**
A former Meta employee is at the centre of a criminal investigation after allegations surfaced that he downloaded around 30,000 private images from Facebook users. This shocking breach of privacy has prompted a comprehensive inquiry by the Metropolitan Police’s cybercrime unit, raising serious questions about data security at one of the world’s largest tech firms.
The Allegations
The engineer, who was part of Meta’s workforce, reportedly devised a programme that enabled him to bypass internal security protocols and access personal photos without authorization. The incident, which came to light over a year ago, prompted Meta to act swiftly by terminating the employee and notifying affected users.
Police documents indicate that the former employee is alleged to have accessed and downloaded these images while employed at Meta. Furthermore, it is claimed that he created a specific script designed to evade the company’s security systems, indicating a deliberate and premeditated violation of user privacy.
Ongoing Investigation
The investigation is currently underway, with a specialist detective leading the charge from the Metropolitan Police’s cybercrime unit.
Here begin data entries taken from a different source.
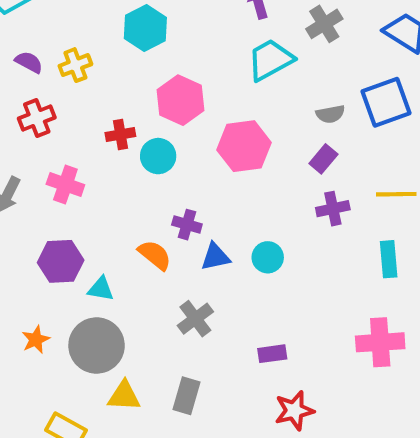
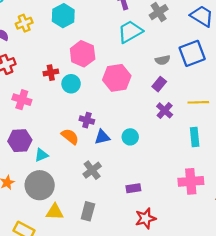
yellow cross: (75, 65) -> (24, 23), moved
purple cross: (333, 209) -> (165, 110), turned -35
cyan triangle: (101, 289) -> (41, 155), turned -32

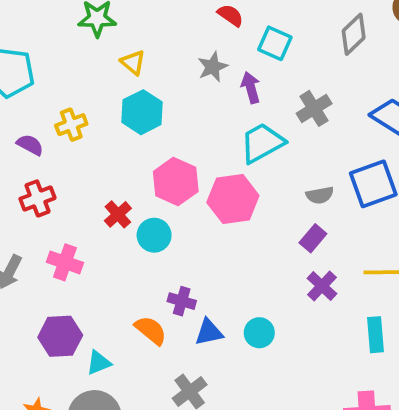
red cross: (51, 73) -> (118, 214), turned -32
pink hexagon: (117, 78) -> (233, 199), moved

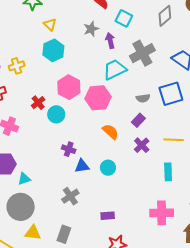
gray cross: (314, 108) -> (142, 53), size x1.4
yellow cross: (71, 125) -> (17, 66), moved
orange semicircle: (151, 330) -> (110, 132), moved

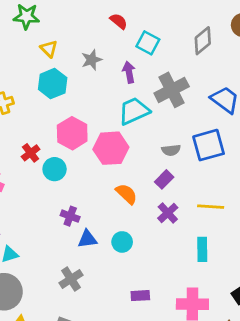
gray star: (91, 29) -> (92, 60), moved
purple rectangle: (108, 216) -> (140, 296), moved

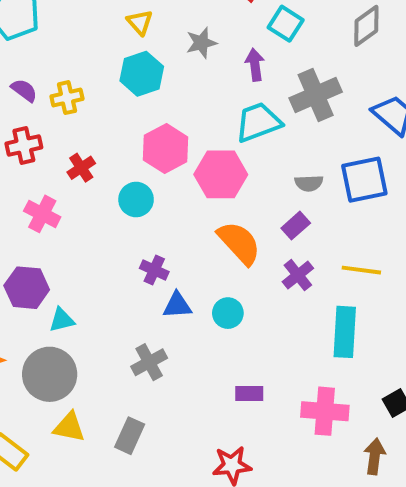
red cross: (31, 153) -> (81, 168), moved
orange semicircle: (127, 194) -> (239, 243), size x1.4
cyan rectangle: (202, 249) -> (345, 332), size x1.4

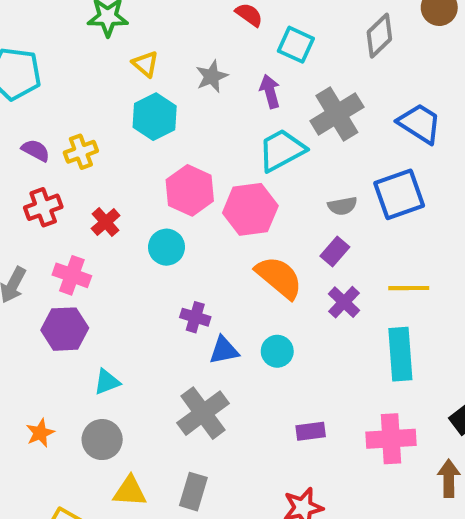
purple hexagon: (27, 288) -> (65, 329), moved
gray cross: (149, 362) -> (203, 413), size x1.4
gray circle: (50, 374) -> (102, 440), size x0.7

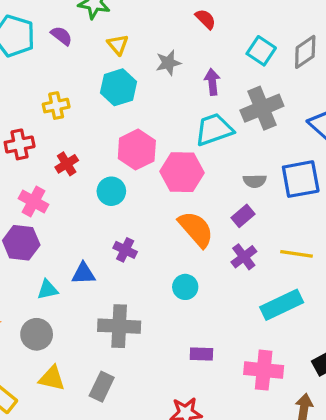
cyan square: (296, 45) -> (261, 51), moved
purple semicircle: (36, 150) -> (61, 36), moved
blue triangle: (224, 350) -> (84, 274), moved
cyan rectangle: (400, 354) -> (282, 305), turned 60
gray cross: (203, 413) -> (119, 326), turned 30

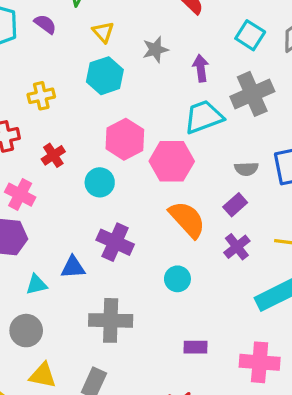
purple cross: (125, 250) -> (115, 242), size x1.5

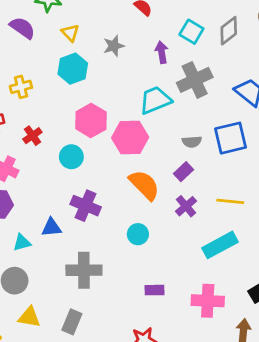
purple semicircle: (45, 24) -> (22, 28), size x1.4
purple arrow: (201, 68) -> (162, 52), moved

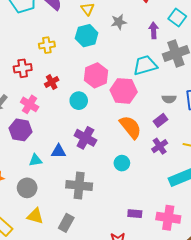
purple rectangle: (155, 290) -> (135, 214), moved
The individual involved remains on police bail, and his next required appearance at the police station is scheduled for May. Authorities have mandated that he inform them of any travel plans outside the UK during this period.
Meta has confirmed their cooperation with law enforcement in this ongoing probe. A spokesperson for the company emphasised, “Protecting user data is our top priority. After discovering improper access by an employee over a year ago, we immediately terminated the individual, notified users, referred the matter to law enforcement, and enhanced our security measures.”
Past Security Issues
This latest incident is not the first time Meta has faced scrutiny over its data protection practices. In 2018, the company experienced a bug that potentially affected up to 6.8 million users, allowing third-party applications broader access to user photos. More recently, in 2024, Meta was fined €91 million by Ireland’s Data Protection Commission for storing millions of user passwords in plaintext, a significant breach of data protection protocols.
Additionally, just last month, Meta, alongside Google, faced a landmark court ruling that found the companies liable for failing to protect a woman from the harmful effects of childhood social media addiction. This ruling could have far-reaching implications for how these platforms operate in the future.
User Trust at Stake
The ramifications of this investigation extend beyond just one employee’s actions. With user trust already tenuous, incidents like these continue to cast a shadow over Meta and its subsidiaries, including Instagram and WhatsApp. The company is under increasing pressure to bolster its security measures and ensure that user data is rigorously protected from internal and external threats alike.
Why it Matters
This investigation highlights the critical importance of data security in an age where personal privacy is increasingly vulnerable. As users entrust their private lives to social media platforms, incidents like this serve as a stark reminder of the potential risks involved. For Meta, the stakes are high; not only must they restore user confidence, but they must also navigate the complex landscape of legal and regulatory scrutiny that follows such breaches. As we move forward, the outcome of this case could redefine how major tech companies manage and safeguard user information.